USFK takes steps against mad cow disease
December 28, 2003
YONGSAN GARRISON, South Korea — U.S. Forces Korea medical officials say a confirmed case of mad cow disease in exported U.S. beef poses a “negligible risk, if any at all” to personnel here.
But as a precaution, commissaries and base eateries will not use any beef processed at the Moses Lake, Wash., facility where a cow infected with the disease was discovered earlier this week.
“As a precautionary step, pending the outcome of ongoing investigations in the United States, the USFK Surgeon has directed the Theater Veterinary Command to identify and place on ‘medical hold’ all imported beef from the identified plant until further information is available,” 18th Medical Command officials said in a Friday news release.
“This action will prompt all USFK Commissaries & Restaurants to trace and identify beef from this particular plant; and prevent them from preparing, serving or selling this source of beef until more information is available to conclude otherwise.”
The measures have already begun, said Capt.

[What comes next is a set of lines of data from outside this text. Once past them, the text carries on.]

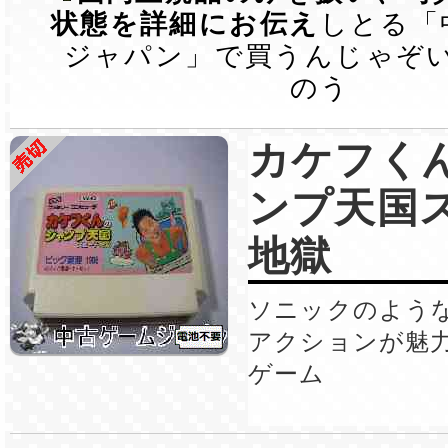
状態を詳細にお伝え
しとる「
ジャパン」で買うんじゃぞ
のう
カケフく
ンプ天国
地獄
ソニックのよう
アクションが魅
ゲーム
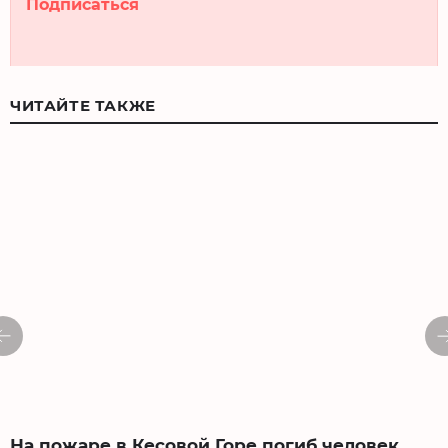
Подписаться
ЧИТАЙТЕ ТАКЖЕ
На пожаре в Кесовой Горе погиб человек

Sereka Barlow, an 18th Medical Command spokeswoman.
“The USFK Surgeon, in collaboration with the USFK medical community to include the Theater Veterinary Command and the Theater Preventive Medicine Directorate, has concluded that there is negligible risk, if any at all, to USFK personnel utilizing commissaries, food outlets and restaurants on USFK installations and throughout the Republic of Korea,” an 18th Medcom statement read.
Lt. Col. Bob Walters, head of the Theater Veterinary Command, said his teams will inspect all incoming food shipments to ensure that none of the supply comes from the Washington facility.

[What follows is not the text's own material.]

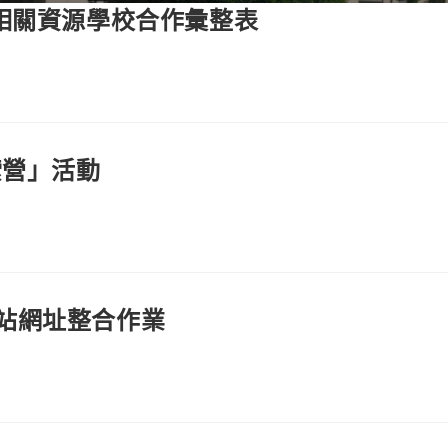
相關資源學校合作彙整表
索營」活動
站網址整合作業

Five of his six squads have already completed preliminary inspections and found that no meat from that facility was shipped to U.S. Forces Korea, he said.

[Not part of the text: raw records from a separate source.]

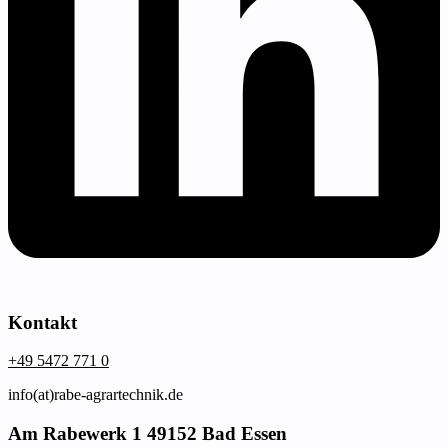
Kontakt
+49 5472 771 0
info(at)rabe-agrartechnik.de
Am Rabewerk 1 49152 Bad Essen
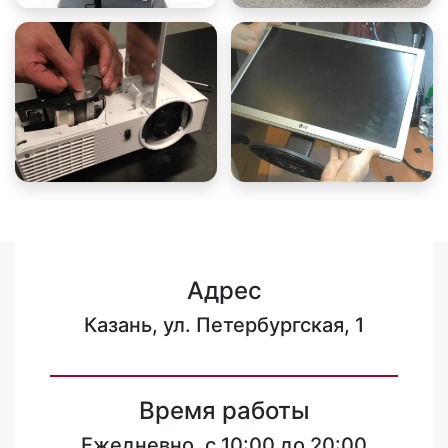
Адрес
Казань, ул. Петербургская, 1
Время работы
Ежедневно, с 10:00 до 20:00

“This is a very preventive thing. We are going through extra steps to make sure everything is doubly verified,” Walters said Friday.
If any products from the facility are discovered, they will be destroyed after being placed on medical hold, Walters said.
Mad cow, or bovine spongiform encephalopathy, is a brain-wasting disease that is believed to be transmitted from animal to animal through feed that contains cow brains or spinal cords. A form of the disease can be transmitted to humans who consume contaminated beef, scientists say.
The disease was found in a Holstein cow slaughtered Dec. 9 in Washington state, officials said. After the discovery was announced, several nations — including South Korea — banned the import of American beef products.
Some dozen other nations have followed suit, the Department of Agriculture said.